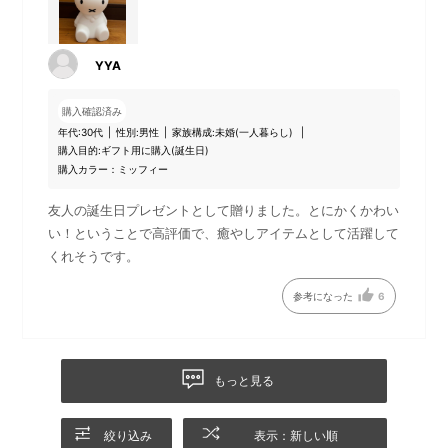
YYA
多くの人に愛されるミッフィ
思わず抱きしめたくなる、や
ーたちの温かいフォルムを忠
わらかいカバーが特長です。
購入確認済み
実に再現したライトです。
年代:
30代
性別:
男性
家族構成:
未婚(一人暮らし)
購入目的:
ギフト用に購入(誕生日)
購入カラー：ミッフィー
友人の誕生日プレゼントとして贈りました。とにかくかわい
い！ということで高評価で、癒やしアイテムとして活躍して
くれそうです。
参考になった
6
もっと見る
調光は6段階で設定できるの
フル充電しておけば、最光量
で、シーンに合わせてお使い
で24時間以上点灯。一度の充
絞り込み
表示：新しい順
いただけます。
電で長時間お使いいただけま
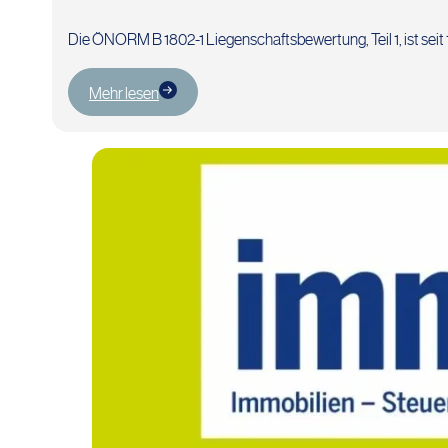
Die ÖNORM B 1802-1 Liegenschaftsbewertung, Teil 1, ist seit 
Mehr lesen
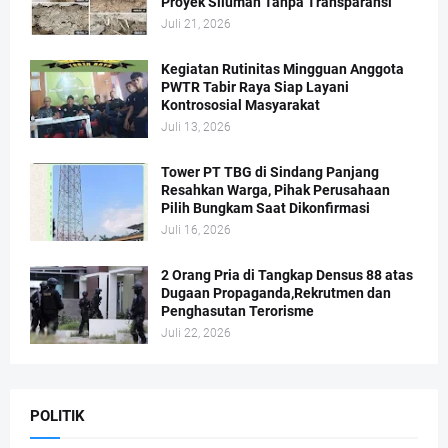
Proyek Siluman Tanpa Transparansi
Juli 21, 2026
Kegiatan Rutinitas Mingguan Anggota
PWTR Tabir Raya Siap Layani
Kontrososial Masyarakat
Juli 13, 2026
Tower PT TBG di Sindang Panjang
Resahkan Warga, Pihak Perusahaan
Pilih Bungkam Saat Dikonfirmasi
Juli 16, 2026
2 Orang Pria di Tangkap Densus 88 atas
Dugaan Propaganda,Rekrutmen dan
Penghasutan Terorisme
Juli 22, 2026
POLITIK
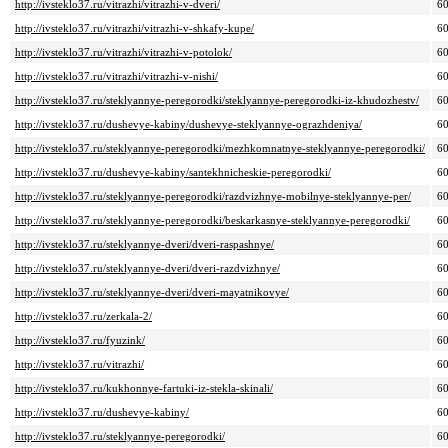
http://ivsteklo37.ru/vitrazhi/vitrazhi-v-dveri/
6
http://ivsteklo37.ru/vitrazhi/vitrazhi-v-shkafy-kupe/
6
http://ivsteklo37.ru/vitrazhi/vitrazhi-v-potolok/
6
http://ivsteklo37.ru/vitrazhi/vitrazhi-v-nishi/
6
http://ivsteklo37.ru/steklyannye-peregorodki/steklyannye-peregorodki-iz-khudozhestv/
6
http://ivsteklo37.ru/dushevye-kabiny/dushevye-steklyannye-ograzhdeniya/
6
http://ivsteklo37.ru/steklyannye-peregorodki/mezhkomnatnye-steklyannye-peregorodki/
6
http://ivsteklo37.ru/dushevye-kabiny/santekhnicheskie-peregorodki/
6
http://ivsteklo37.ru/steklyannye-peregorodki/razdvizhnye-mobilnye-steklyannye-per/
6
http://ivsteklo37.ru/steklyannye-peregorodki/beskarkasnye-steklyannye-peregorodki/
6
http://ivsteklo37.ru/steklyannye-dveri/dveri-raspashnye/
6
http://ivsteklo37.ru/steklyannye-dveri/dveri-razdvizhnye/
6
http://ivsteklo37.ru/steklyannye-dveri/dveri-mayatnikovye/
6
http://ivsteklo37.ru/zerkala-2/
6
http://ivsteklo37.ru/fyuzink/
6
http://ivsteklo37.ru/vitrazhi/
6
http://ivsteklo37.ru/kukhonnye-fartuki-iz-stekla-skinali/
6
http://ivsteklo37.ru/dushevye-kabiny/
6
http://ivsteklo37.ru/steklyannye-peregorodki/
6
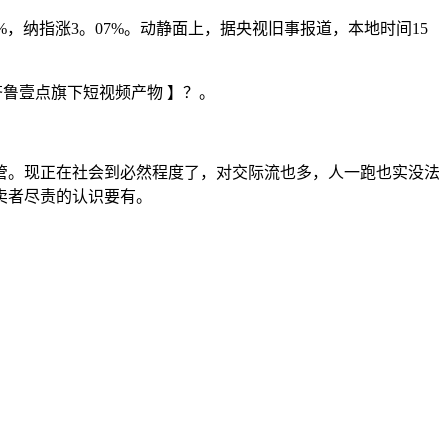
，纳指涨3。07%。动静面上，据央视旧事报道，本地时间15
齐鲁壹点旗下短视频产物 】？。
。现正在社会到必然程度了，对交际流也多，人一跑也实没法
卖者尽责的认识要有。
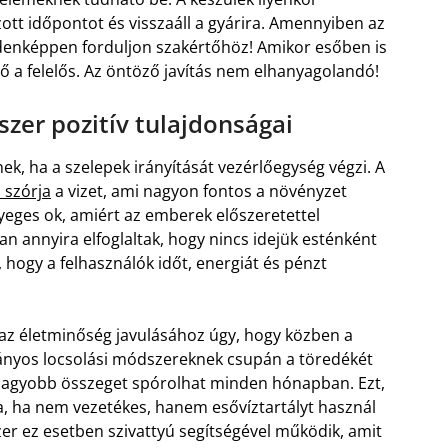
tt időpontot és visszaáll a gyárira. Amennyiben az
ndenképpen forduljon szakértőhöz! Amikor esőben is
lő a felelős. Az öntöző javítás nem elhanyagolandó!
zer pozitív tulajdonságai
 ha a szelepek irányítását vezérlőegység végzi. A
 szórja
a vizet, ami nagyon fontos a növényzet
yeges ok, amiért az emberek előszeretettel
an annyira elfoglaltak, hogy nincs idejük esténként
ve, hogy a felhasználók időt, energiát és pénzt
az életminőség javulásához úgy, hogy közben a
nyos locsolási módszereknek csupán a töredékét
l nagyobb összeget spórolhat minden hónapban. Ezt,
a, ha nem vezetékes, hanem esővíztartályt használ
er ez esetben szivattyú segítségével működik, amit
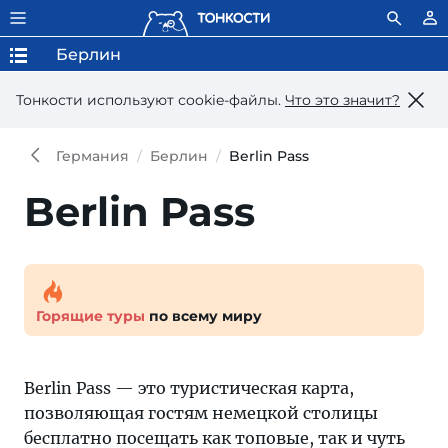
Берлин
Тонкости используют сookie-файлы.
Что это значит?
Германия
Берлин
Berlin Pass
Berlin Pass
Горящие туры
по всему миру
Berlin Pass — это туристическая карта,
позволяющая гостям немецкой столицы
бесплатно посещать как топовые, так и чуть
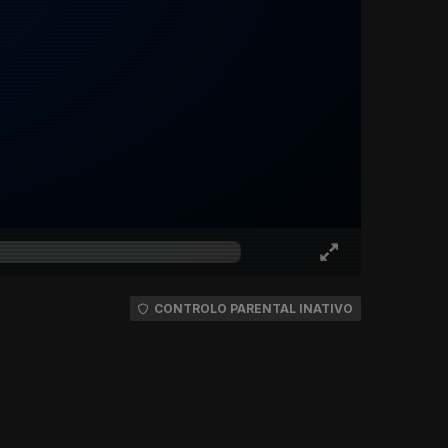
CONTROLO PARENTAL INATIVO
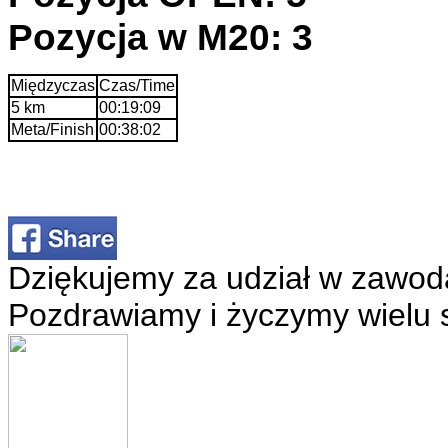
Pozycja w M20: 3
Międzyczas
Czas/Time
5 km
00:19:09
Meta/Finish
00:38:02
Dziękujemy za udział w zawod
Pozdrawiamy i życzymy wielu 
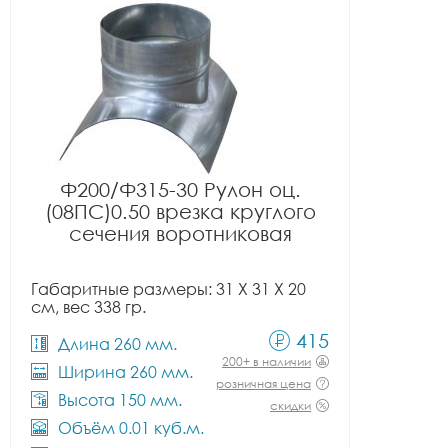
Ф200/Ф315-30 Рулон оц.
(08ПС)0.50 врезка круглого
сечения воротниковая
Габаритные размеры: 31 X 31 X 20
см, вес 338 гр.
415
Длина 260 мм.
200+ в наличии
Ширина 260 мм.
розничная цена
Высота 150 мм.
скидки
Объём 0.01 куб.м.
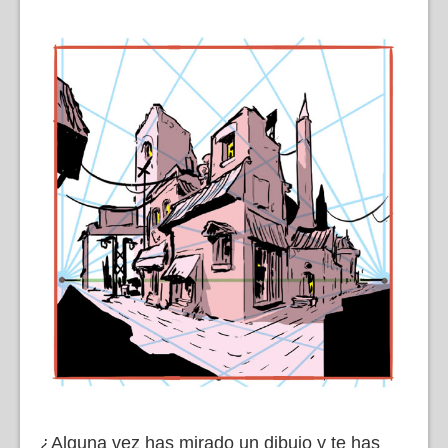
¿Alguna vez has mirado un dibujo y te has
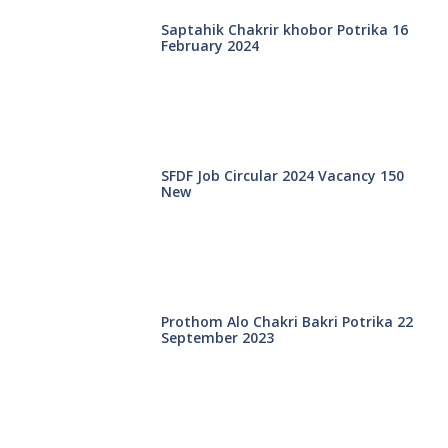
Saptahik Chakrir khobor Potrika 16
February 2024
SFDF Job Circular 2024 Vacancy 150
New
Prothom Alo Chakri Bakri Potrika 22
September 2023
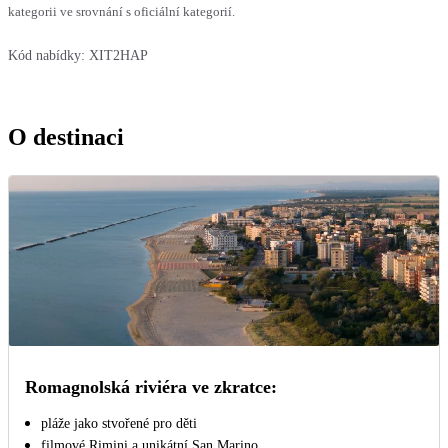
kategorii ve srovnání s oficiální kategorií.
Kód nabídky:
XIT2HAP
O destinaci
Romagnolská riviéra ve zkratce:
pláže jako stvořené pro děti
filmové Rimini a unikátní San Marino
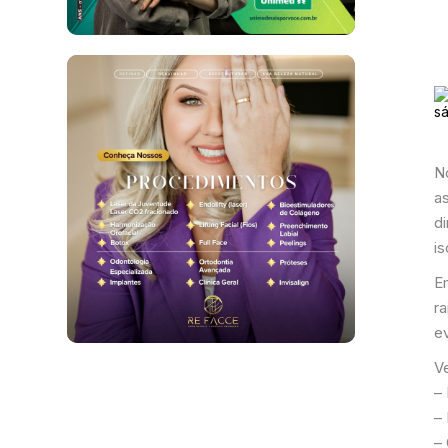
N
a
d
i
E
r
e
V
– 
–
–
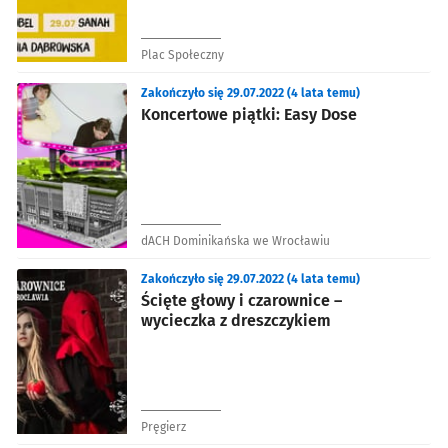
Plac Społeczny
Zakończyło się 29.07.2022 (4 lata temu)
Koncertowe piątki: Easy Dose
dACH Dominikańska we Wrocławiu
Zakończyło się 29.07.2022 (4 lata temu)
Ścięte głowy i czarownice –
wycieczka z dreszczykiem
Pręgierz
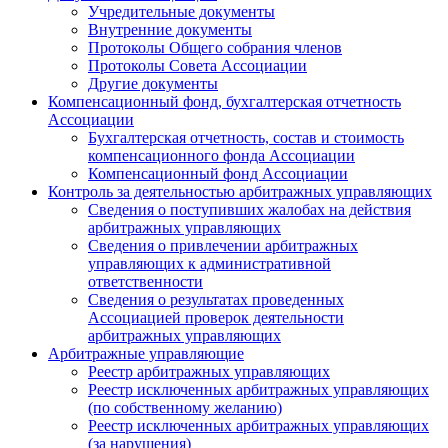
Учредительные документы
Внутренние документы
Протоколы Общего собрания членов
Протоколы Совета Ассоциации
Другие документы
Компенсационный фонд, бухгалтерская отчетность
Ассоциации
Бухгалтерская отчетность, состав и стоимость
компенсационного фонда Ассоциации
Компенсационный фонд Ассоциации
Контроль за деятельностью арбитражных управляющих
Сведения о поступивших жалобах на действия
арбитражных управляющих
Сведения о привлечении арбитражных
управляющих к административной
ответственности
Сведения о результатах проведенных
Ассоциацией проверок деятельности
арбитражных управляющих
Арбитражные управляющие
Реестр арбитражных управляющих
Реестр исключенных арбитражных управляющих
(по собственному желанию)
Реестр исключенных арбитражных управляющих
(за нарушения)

+ + +

Task to carry out - Reproduce the data above word for word and omit the images.

Written response -
YYA
多くの人に愛されるミッフィ
思わず抱きしめたくなる、や
ーたちの温かいフォルムを忠
わらかいカバーが特長です。
購入確認済み
実に再現したライトです。
年代:
30代
性別:
男性
家族構成:
未婚(一人暮らし)
購入目的:
ギフト用に購入(誕生日)
購入カラー：ミッフィー
友人の誕生日プレゼントとして贈りました。とにかくかわい
い！ということで高評価で、癒やしアイテムとして活躍して
くれそうです。
参考になった
6
もっと見る
調光は6段階で設定できるの
フル充電しておけば、最光量
で、シーンに合わせてお使い
で24時間以上点灯。一度の充
絞り込み
表示：新しい順
いただけます。
電で長時間お使いいただけま
Die ÖNORM B 1802-1 Liegenschaftsbewertung, Teil 1, ist seit 
Mehr lesen
Proyek Siluman Tanpa Transparansi
Juli 21, 2026
Kegiatan Rutinitas Mingguan Anggota
PWTR Tabir Raya Siap Layani
Kontrososial Masyarakat
Juli 13, 2026
Tower PT TBG di Sindang Panjang
Resahkan Warga, Pihak Perusahaan
Pilih Bungkam Saat Dikonfirmasi
Juli 16, 2026
2 Orang Pria di Tangkap Densus 88 atas
Dugaan Propaganda,Rekrutmen dan
Penghasutan Terorisme
Juli 22, 2026
POLITIK
http://ivsteklo37.ru/vitrazhi/vitrazhi-v-dveri/
6
http://ivsteklo37.ru/vitrazhi/vitrazhi-v-shkafy-kupe/
6
http://ivsteklo37.ru/vitrazhi/vitrazhi-v-potolok/
6
http://ivsteklo37.ru/vitrazhi/vitrazhi-v-nishi/
6
http://ivsteklo37.ru/steklyannye-peregorodki/steklyannye-peregorodki-iz-khudozhestv/
6
http://ivsteklo37.ru/dushevye-kabiny/dushevye-steklyannye-ograzhdeniya/
6
http://ivsteklo37.ru/steklyannye-peregorodki/mezhkomnatnye-steklyannye-peregorodki/
6
http://ivsteklo37.ru/dushevye-kabiny/santekhnicheskie-peregorodki/
6
http://ivsteklo37.ru/steklyannye-peregorodki/razdvizhnye-mobilnye-steklyannye-per/
6
http://ivsteklo37.ru/steklyannye-peregorodki/beskarkasnye-steklyannye-peregorodki/
6
http://ivsteklo37.ru/steklyannye-dveri/dveri-raspashnye/
6
http://ivsteklo37.ru/steklyannye-dveri/dveri-razdvizhnye/
6
http://ivsteklo37.ru/steklyannye-dveri/dveri-mayatnikovye/
6
http://ivsteklo37.ru/zerkala-2/
6
http://ivsteklo37.ru/fyuzink/
6
http://ivsteklo37.ru/vitrazhi/
6
http://ivsteklo37.ru/kukhonnye-fartuki-iz-stekla-skinali/
6
http://ivsteklo37.ru/dushevye-kabiny/
6
http://ivsteklo37.ru/steklyannye-peregorodki/
6
，纳指涨3。07%。动静面上，据央视旧事报道，本地时间15
齐鲁壹点旗下短视频产物 】？。
。现正在社会到必然程度了，对交际流也多，人一跑也实没法
卖者尽责的认识要有。
tt időpontot és visszaáll a gyárira. Amennyiben az
ndenképpen forduljon szakértőhöz! Amikor esőben is
lő a felelős. Az öntöző javítás nem elhanyagolandó!
zer pozitív tulajdonságai
 ha a szelepek irányítását vezérlőegység végzi. A
 szórja
a vizet, ami nagyon fontos a növényzet
yeges ok, amiért az emberek előszeretettel
an annyira elfoglaltak, hogy nincs idejük esténként
ve, hogy a felhasználók időt, energiát és pénzt
az életminőség javulásához úgy, hogy közben a
nyos locsolási módszereknek csupán a töredékét
l nagyobb összeget spórolhat minden hónapban. Ezt,
a, ha nem vezetékes, hanem esővíztartályt használ
er ez esetben szivattyú segítségével működik, amit
Берлин
Тонкости используют сookie-файлы.
Что это значит?
Германия
Берлин
Berlin Pass
Berlin Pass
Горящие туры
по всему миру
Berlin Pass — это туристическая карта,
позволяющая гостям немецкой столицы
бесплатно посещать как топовые, так и чуть
CONTROLO PARENTAL INATIVO
Pozycja w M20: 3
Międzyczas
Czas/Time
5 km
00:19:09
Meta/Finish
00:38:02
Dziękujemy za udział w zawod
Pozdrawiamy i życzymy wielu 
Ф200/Ф315-30 Рулон оц.
(08ПС)0.50 врезка круглого
сечения воротниковая
Габаритные размеры: 31 X 31 X 20
см, вес 338 гр.
415
Длина 260 мм.
200+ в наличии
Ширина 260 мм.
розничная цена
Высота 150 мм.
скидки
Объём 0.01 куб.м.
¿Alguna vez has mirado un dibujo y te has
Saptahik Chakrir khobor Potrika 16
February 2024
SFDF Job Circular 2024 Vacancy 150
New
Prothom Alo Chakri Bakri Potrika 22
September 2023
kategorii ve srovnání s oficiální kategorií.
Kód nabídky:
XIT2HAP
O destinaci
Romagnolská riviéra ve zkratce:
pláže jako stvořené pro děti
filmové Rimini a unikátní San Marino
N
a
d
i
E
r
e
V
– 
–
–
Plac Społeczny
Zakończyło się 29.07.2022 (4 lata temu)
Koncertowe piątki: Easy Dose
dACH Dominikańska we Wrocławiu
Zakończyło się 29.07.2022 (4 lata temu)
Ścięte głowy i czarownice –
wycieczka z dreszczykiem
Pręgierz
Учредительные документы
Внутренние документы
Протоколы Общего собрания членов
Протоколы Совета Ассоциации
Другие документы
Компенсационный фонд, бухгалтерская отчетность
Ассоциации
Бухгалтерская отчетность, состав и стоимость
компенсационного фонда Ассоциации
Компенсационный фонд Ассоциации
Контроль за деятельностью арбитражных управляющих
Сведения о поступивших жалобах на действия
арбитражных управляющих
Сведения о привлечении арбитражных
управляющих к административной
ответственности
Сведения о результатах проведенных
Ассоциацией проверок деятельности
арбитражных управляющих
Арбитражные управляющие
Реестр арбитражных управляющих
Реестр исключенных арбитражных управляющих
(по собственному желанию)
Реестр исключенных арбитражных управляющих
(за нарушения)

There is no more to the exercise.